Ткачев зябко передернул плечами. Он смотрел на письмо - на знакомый белый конверт, мимо которого он проходил в тот замечательный и ужасный день середины декабря, не зная и не догадываясь, что путь его уже свернул с освещенной автострады обыденности и ведет прямиком в сумеречную зону. То самое письмо. Так нестрашно выглядит - и такие бездны в себе содержит.
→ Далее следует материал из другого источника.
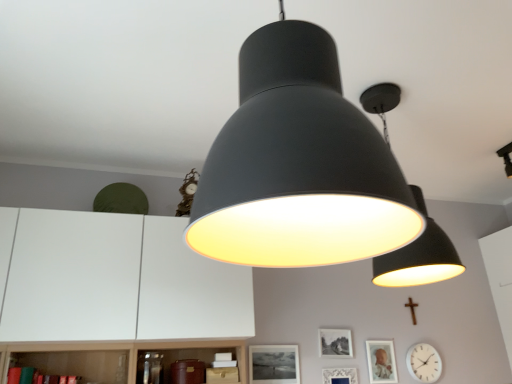 Question: Can you confirm if matte black lampshade at center, which appears as the 2th lamp when viewed from the back, is positioned to the right of wooden cross at lower right?

Choices:
 (A) yes
 (B) no

Answer: (B)

Question: Does matte black lampshade at center, which ranks as the second lamp in right-to-left order, have a lesser width compared to wooden cross at lower right?

Choices:
 (A) yes
 (B) no

Answer: (B)

Question: Is matte black lampshade at center, which ranks as the second lamp in right-to-left order, oriented away from wooden cross at lower right?

Choices:
 (A) no
 (B) yes

Answer: (A)

Question: Does matte black lampshade at center, which ranks as the second lamp in right-to-left order, have a larger size compared to wooden cross at lower right?

Choices:
 (A) no
 (B) yes

Answer: (B)

Question: From the image's perspective, is matte black lampshade at center, which appears as the 2th lamp when viewed from the back, located above wooden cross at lower right?

Choices:
 (A) yes
 (B) no

Answer: (A)

Question: From their relative heights in the image, would you say black matte picture frame at center, which is the 4th picture frame from right to left, is taller or shorter than white glossy clock at lower right?

Choices:
 (A) short
 (B) tall

Answer: (A)

Question: From the image's perspective, is black matte picture frame at center, which ranks as the 1th picture frame in left-to-right order, positioned above or below white glossy clock at lower right?

Choices:
 (A) below
 (B) above

Answer: (B)

Question: Based on their sizes in the image, would you say black matte picture frame at center, which is the 4th picture frame from right to left, is bigger or smaller than white glossy clock at lower right?

Choices:
 (A) small
 (B) big

Answer: (A)

Question: Relative to white glossy clock at lower right, is black matte picture frame at center, which ranks as the 1th picture frame in left-to-right order, in front or behind?

Choices:
 (A) front
 (B) behind

Answer: (A)

Question: Considering the positions of point (334, 352) and point (384, 370), is point (334, 352) closer or farther from the camera than point (384, 370)?

Choices:
 (A) closer
 (B) farther

Answer: (A)

Question: From the image's perspective, is matte black picture frame at center, arranged as the 3th picture frame when viewed from the right, positioned above or below matte silver picture frame at lower right, the fourth picture frame positioned from the left?

Choices:
 (A) above
 (B) below

Answer: (A)

Question: Would you say matte black picture frame at center, arranged as the 3th picture frame when viewed from the right, is inside or outside matte silver picture frame at lower right, the 1th picture frame from the right?

Choices:
 (A) outside
 (B) inside

Answer: (A)

Question: In the image, is matte black picture frame at center, arranged as the 3th picture frame when viewed from the right, positioned in front of or behind matte silver picture frame at lower right, the fourth picture frame positioned from the left?

Choices:
 (A) front
 (B) behind

Answer: (A)

Question: Considering the positions of point (414, 311) and point (433, 273), is point (414, 311) closer or farther from the camera than point (433, 273)?

Choices:
 (A) farther
 (B) closer

Answer: (A)

Question: Would you say wooden cross at lower right is to the left or to the right of matte black lampshade at upper center, which appears as the 2th lamp when viewed from the left, in the picture?

Choices:
 (A) right
 (B) left

Answer: (A)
-Выходит, обманул нас клоун, - сказал Алексей Сергеевич, - подставил...
-Выходит, так, - почтальон взмахнул конвертом, - единственный, кто его поднял, был я. И я пытался его доставить по адресу, но... не сумел. Теперь я понимаю, что это было началом сдвига. Поверьте мне, я старался как мог, но у меня, похоже, не было никаких шансов. Это самое письмо и стало причиной, по которой я попал в один силок с вами, хоть и никогда не жил в этом доме. Причина всех моих злоключений, - он задумчиво посмотрел на письмо.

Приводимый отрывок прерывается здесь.